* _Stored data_

*** Block opens ***

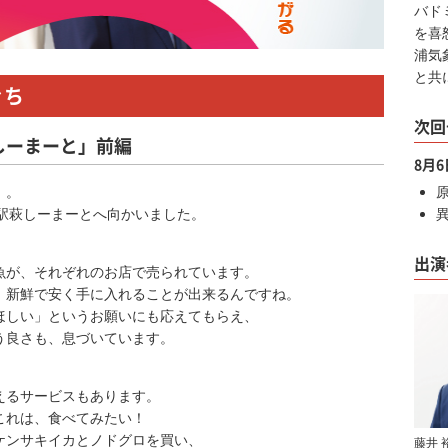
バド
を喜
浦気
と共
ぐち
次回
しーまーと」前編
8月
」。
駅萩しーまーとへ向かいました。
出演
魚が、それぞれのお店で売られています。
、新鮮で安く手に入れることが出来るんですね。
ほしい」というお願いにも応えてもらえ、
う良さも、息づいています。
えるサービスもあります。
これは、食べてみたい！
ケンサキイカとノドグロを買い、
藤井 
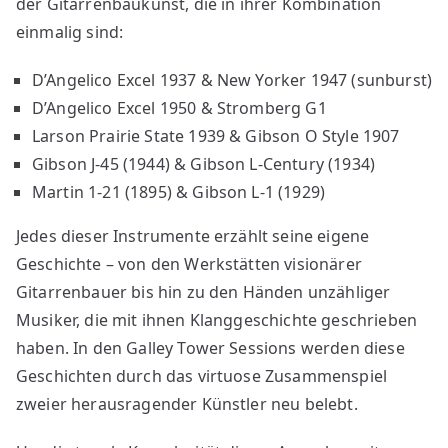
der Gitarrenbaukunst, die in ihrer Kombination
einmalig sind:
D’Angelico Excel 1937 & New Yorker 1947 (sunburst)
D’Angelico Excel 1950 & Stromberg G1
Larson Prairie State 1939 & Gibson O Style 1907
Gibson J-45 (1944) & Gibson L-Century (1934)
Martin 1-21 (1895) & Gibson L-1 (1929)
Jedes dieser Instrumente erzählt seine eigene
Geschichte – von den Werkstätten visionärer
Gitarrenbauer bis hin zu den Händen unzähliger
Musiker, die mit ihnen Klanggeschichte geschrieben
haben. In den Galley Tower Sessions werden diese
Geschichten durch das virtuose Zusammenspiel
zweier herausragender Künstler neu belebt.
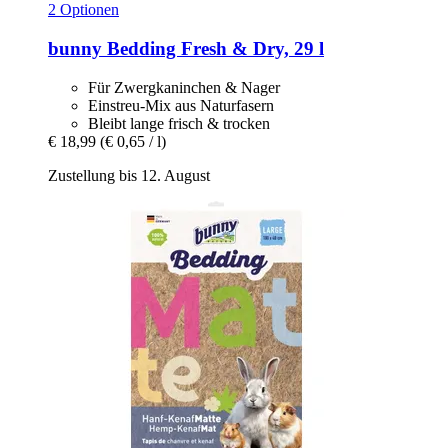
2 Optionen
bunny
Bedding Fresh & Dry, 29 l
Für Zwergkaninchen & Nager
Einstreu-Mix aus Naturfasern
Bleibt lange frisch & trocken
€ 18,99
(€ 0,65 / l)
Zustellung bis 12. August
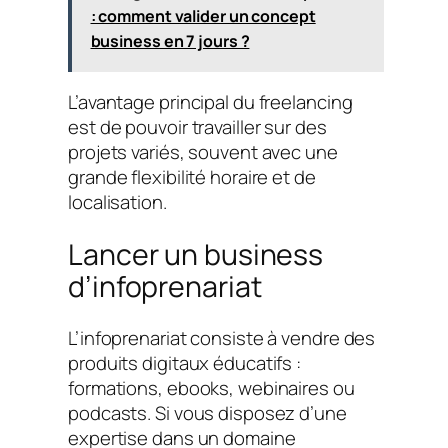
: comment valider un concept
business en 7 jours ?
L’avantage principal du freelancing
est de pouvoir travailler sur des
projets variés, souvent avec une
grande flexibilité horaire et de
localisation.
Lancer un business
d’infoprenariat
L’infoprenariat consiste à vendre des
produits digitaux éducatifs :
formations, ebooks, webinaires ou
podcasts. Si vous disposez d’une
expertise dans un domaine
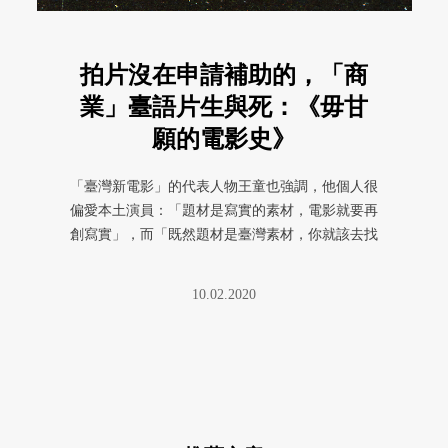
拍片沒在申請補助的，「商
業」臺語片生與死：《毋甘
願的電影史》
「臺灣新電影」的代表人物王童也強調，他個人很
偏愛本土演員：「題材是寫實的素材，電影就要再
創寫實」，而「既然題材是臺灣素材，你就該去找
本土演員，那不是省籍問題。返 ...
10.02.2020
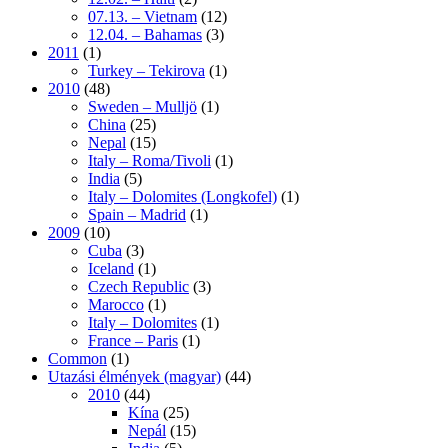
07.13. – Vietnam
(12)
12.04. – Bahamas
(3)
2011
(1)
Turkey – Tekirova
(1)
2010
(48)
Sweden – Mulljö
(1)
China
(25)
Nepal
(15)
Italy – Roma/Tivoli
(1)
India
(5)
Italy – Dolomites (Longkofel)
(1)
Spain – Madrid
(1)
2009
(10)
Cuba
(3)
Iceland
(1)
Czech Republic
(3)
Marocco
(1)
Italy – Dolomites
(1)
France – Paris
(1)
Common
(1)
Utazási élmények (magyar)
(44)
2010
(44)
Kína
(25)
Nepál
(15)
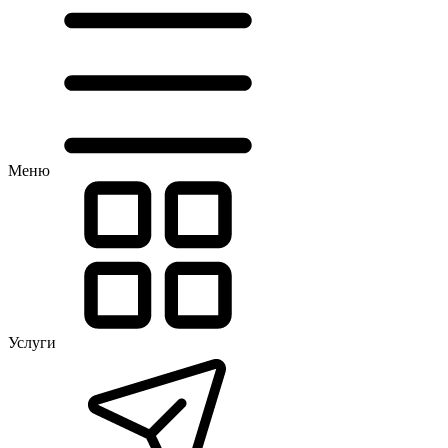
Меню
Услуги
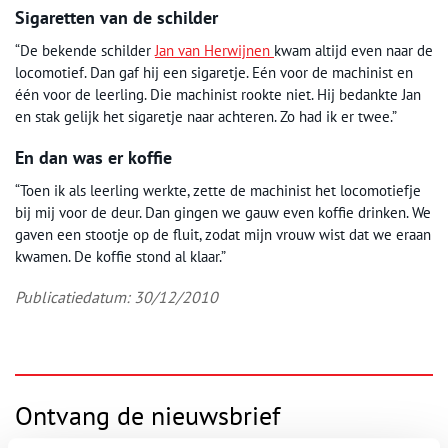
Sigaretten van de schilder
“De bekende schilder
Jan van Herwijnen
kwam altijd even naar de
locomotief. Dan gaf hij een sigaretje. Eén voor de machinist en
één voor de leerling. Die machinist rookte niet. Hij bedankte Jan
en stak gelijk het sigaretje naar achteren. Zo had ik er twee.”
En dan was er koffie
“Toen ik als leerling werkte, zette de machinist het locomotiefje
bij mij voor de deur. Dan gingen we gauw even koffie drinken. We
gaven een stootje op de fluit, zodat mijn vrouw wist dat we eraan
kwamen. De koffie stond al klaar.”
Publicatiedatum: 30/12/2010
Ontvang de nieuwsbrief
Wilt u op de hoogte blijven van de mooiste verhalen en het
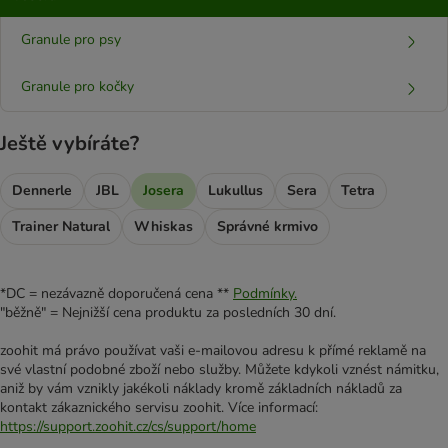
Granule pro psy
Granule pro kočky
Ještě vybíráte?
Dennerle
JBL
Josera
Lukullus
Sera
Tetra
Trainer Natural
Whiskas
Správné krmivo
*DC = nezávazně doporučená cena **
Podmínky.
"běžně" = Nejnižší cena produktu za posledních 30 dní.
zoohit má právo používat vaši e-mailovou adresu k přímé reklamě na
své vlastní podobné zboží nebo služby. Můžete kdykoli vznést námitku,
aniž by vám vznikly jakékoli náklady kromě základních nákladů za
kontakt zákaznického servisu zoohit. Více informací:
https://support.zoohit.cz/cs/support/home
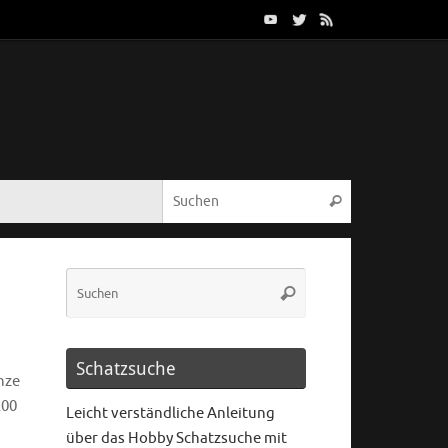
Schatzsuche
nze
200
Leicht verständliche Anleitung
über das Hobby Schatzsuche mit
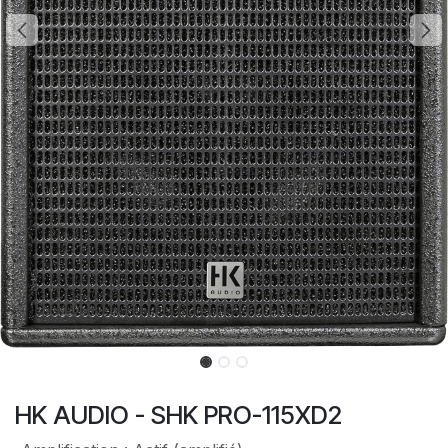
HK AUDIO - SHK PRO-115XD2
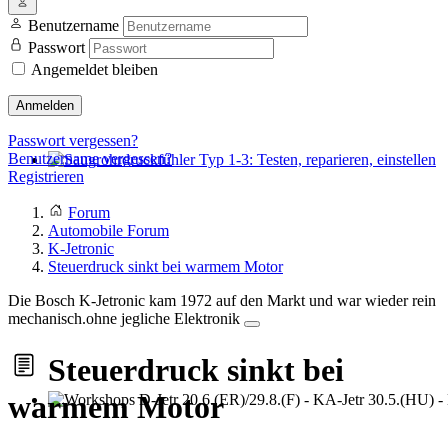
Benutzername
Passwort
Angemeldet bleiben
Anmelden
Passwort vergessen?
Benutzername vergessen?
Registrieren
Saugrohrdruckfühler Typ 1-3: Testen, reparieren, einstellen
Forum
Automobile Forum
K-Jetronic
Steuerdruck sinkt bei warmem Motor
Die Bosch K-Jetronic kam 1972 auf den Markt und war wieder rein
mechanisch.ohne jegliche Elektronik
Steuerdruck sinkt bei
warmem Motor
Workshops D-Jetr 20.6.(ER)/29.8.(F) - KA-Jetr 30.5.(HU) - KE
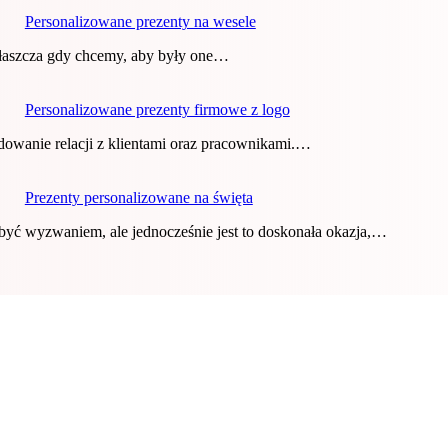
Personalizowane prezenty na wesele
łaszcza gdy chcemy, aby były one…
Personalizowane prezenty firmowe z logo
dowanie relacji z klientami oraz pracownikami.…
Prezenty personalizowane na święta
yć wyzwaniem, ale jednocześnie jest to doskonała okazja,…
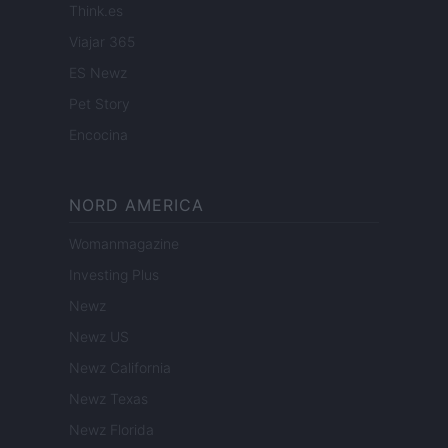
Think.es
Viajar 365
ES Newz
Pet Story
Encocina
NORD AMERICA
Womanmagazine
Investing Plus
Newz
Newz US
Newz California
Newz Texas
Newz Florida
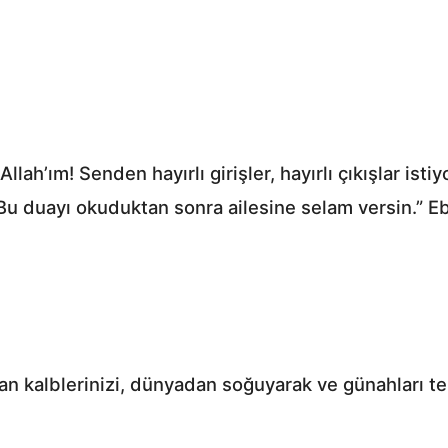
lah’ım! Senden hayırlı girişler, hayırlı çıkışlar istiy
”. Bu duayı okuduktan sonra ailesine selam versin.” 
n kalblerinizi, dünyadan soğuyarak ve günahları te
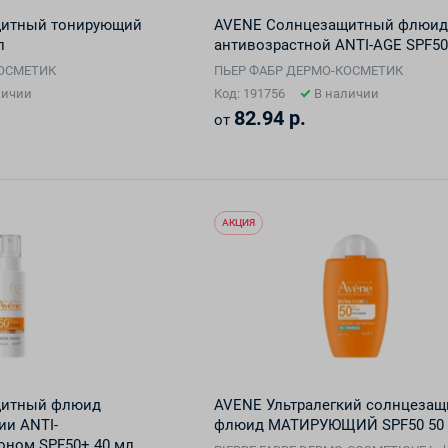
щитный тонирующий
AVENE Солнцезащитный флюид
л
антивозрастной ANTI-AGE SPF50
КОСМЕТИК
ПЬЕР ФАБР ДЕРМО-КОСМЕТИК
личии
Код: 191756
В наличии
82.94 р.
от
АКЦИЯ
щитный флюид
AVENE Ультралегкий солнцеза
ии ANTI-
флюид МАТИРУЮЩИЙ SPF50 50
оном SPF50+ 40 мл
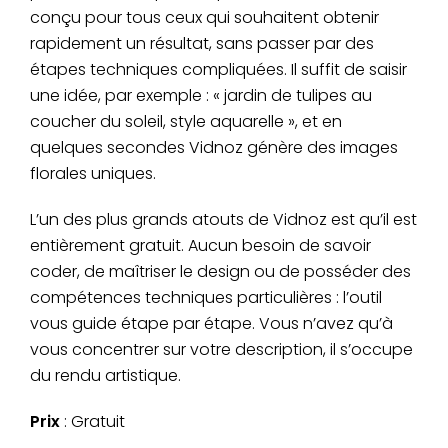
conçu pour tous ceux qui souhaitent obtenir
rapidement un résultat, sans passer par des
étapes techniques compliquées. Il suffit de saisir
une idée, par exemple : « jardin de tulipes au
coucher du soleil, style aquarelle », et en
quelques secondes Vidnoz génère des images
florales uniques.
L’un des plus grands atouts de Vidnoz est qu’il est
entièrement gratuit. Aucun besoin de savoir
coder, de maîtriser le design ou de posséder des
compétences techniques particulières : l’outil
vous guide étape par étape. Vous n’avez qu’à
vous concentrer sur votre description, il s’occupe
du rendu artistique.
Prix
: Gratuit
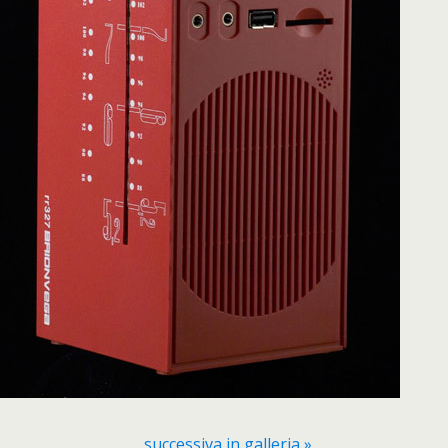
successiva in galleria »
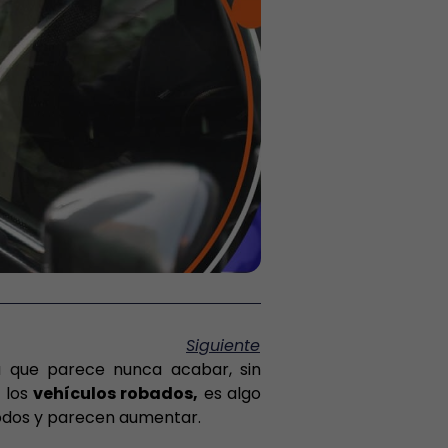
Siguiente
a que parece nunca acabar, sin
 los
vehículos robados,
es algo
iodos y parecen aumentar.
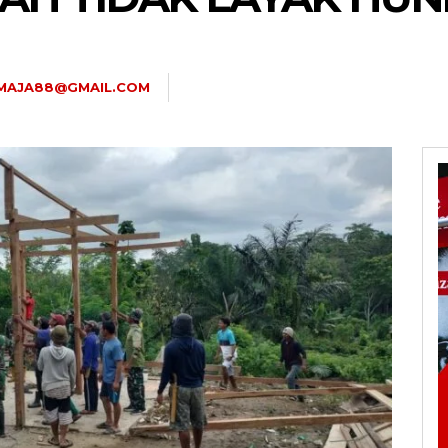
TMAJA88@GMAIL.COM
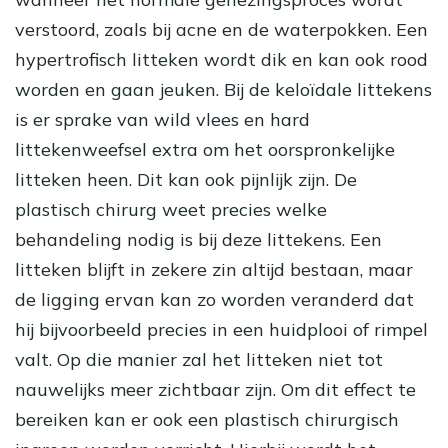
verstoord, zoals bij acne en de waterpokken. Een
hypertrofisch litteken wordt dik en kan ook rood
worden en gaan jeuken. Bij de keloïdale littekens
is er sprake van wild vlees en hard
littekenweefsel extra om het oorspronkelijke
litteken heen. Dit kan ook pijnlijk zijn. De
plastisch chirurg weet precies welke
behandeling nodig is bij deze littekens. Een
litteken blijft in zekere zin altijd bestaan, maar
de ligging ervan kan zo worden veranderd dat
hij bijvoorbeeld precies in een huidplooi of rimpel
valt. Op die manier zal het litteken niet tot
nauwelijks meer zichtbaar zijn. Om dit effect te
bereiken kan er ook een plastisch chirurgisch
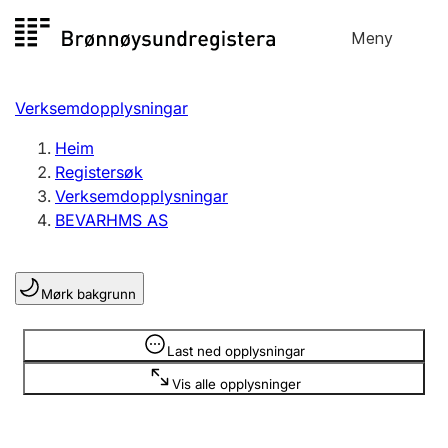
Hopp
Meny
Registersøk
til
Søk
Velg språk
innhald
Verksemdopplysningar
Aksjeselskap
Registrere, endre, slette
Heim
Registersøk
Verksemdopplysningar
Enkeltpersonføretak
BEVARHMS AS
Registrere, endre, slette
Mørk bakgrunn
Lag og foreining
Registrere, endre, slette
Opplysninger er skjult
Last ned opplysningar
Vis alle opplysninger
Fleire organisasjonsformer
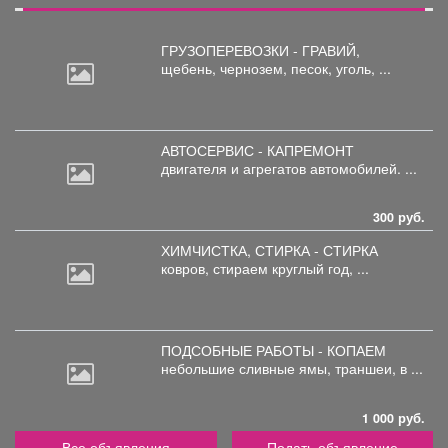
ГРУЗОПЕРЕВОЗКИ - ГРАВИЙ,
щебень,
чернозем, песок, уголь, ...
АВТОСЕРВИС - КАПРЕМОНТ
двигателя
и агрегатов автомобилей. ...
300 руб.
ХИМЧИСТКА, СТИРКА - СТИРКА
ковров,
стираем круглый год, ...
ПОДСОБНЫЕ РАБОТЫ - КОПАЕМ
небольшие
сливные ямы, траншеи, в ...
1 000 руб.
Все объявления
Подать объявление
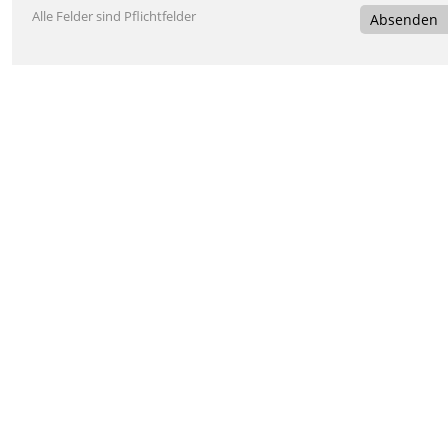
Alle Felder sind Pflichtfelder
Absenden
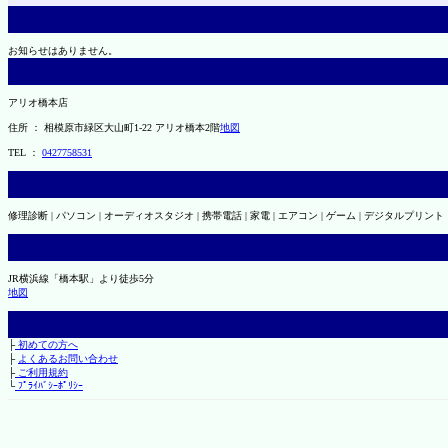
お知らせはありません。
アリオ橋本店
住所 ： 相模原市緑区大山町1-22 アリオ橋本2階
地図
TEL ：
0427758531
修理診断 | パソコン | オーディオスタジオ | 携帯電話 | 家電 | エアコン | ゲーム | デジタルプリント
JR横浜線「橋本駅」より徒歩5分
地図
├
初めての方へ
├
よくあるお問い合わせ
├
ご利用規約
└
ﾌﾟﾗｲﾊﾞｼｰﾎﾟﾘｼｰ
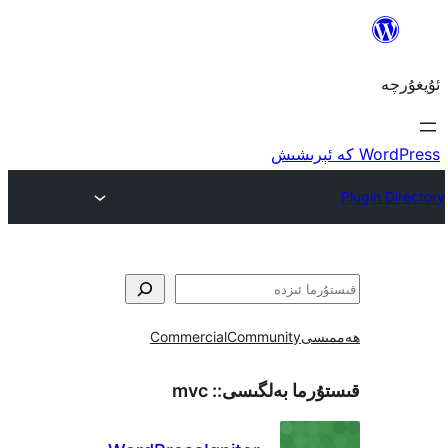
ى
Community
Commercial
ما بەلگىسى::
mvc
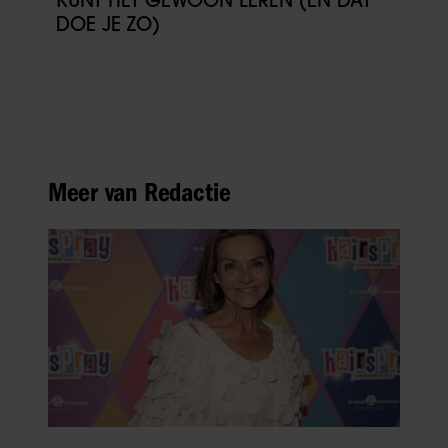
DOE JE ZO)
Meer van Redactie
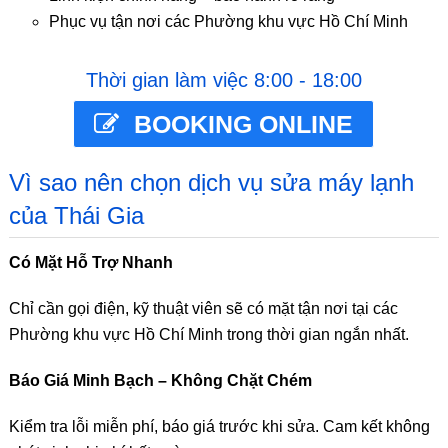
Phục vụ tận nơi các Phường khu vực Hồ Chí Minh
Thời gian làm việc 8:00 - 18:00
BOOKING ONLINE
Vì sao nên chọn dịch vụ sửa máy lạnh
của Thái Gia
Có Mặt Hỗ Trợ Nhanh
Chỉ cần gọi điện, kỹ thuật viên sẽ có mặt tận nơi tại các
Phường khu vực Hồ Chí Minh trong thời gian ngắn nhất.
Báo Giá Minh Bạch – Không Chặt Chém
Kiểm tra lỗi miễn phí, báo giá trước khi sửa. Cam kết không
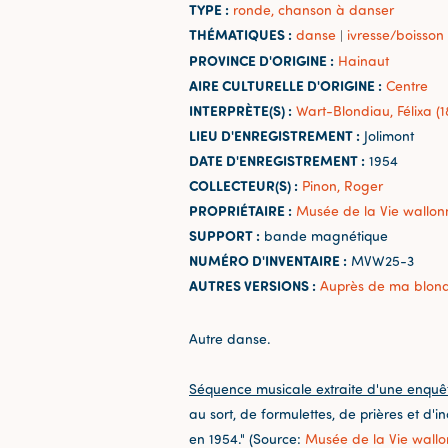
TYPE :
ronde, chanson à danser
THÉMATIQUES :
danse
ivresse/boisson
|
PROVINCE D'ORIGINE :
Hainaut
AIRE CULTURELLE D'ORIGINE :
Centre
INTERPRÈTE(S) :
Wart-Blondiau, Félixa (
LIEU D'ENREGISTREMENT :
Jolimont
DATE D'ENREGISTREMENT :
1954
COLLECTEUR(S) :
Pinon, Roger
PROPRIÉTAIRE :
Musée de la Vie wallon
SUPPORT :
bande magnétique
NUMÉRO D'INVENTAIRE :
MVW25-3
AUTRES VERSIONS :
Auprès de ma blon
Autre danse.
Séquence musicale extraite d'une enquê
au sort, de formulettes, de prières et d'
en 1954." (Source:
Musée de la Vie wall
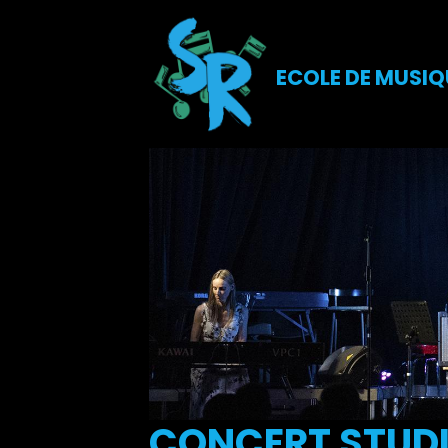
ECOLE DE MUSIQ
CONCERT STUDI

*** Block closes ***

Look above for the line with "expertise dans un domaine" and copy exactly from it through the line with "zoohit má právo", both included. Omit the pictures.

expertise dans un domaine
拍片沒在申請補助的，「商
業」臺語片生與死：《毋甘
願的電影史》
「臺灣新電影」的代表人物王童也強調，他個人很
偏愛本土演員：「題材是寫實的素材，電影就要再
創寫實」，而「既然題材是臺灣素材，你就該去找
本土演員，那不是省籍問題。返 ...
10.02.2020
07.13. – Vietnam
(12)
12.04. – Bahamas
(3)
2011
(1)
Turkey – Tekirova
(1)
2010
(48)
Sweden – Mulljö
(1)
China
(25)
Nepal
(15)
Italy – Roma/Tivoli
(1)
India
(5)
Italy – Dolomites (Longkofel)
(1)
Spain – Madrid
(1)
2009
(10)
Cuba
(3)
Iceland
(1)
Czech Republic
(3)
Marocco
(1)
Italy – Dolomites
(1)
France – Paris
(1)
Common
(1)
Utazási élmények (magyar)
(44)
2010
(44)
Kína
(25)
Nepál
(15)
Меню
Услуги
Sigaretten van de schilder
“De bekende schilder
Jan van Herwijnen
kwam altijd even naar de
locomotief. Dan gaf hij een sigaretje. Eén voor de machinist en
één voor de leerling. Die machinist rookte niet. Hij bedankte Jan
en stak gelijk het sigaretje naar achteren. Zo had ik er twee.”
En dan was er koffie
“Toen ik als leerling werkte, zette de machinist het locomotiefje
bij mij voor de deur. Dan gingen we gauw even koffie drinken. We
gaven een stootje op de fluit, zodat mijn vrouw wist dat we eraan
kwamen. De koffie stond al klaar.”
Publicatiedatum: 30/12/2010
Ontvang de nieuwsbrief
Wilt u op de hoogte blijven van de mooiste verhalen en het
Granule pro psy
Granule pro kočky
Ještě vybíráte?
Dennerle
JBL
Josera
Lukullus
Sera
Tetra
Trainer Natural
Whiskas
Správné krmivo
*DC = nezávazně doporučená cena **
Podmínky.
"běžně" = Nejnižší cena produktu za posledních 30 dní.
zoohit má právo používat vaši e-mailovou adresu k přímé reklamě na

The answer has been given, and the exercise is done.